Who really is Keir Starmer, British Labor leader

An opposition leader at the gates of power

One year before the general election, Keir Starmer is refining his stature as a possible future prime minister. On September 19, the 61-year-old leader of the British Labor opposition was received by President Emmanuel Macron at the Elysée, a few days after having been in Canada and the Netherlands. The conservative majority has gritted its teeth at this departure from France’s customs – a leader generally only meets the head of the opposition of another country if it is from his own political camp. But among the Tories, many people no longer believe in the possibility of victory: in the polls, Labor is at least fifteen points ahead. The British seem tired of thirteen years of conservative power, the scandals of the Boris Johnson era and the catastrophic mandate of Liz Truss.
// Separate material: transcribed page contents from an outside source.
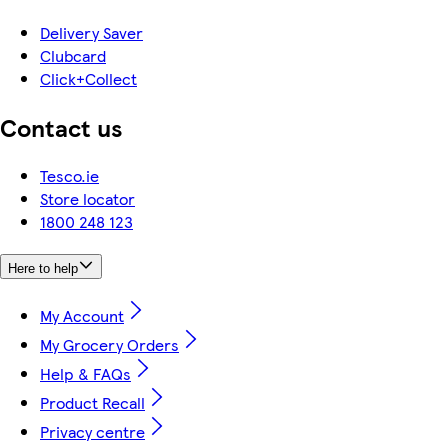
Delivery Saver
Clubcard
Click+Collect
Contact us
Tesco.ie
Store locator
1800 248 123
Here to help
My Account
My Grocery Orders
Help & FAQs
Product Recall
Privacy centre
A lawyer converted to politics

Elected MP since 2015, Keir Starmer applies to politics the discipline he deployed when he was director of public prosecutions (a sort of attorney general) for England and Wales. After replacing Jeremy Corbyn as Labor leader in April 2020, this former human rights lawyer dismissed anyone who refused to take allegations of anti-Semitism against the party seriously, including Jeremy Corbyn himself. He then neutralized potential rivals and those without sufficient experience of power. His detractors say they struggle to understand Keir Starmer’s beliefs and believe he is there more to win than to defend ideas.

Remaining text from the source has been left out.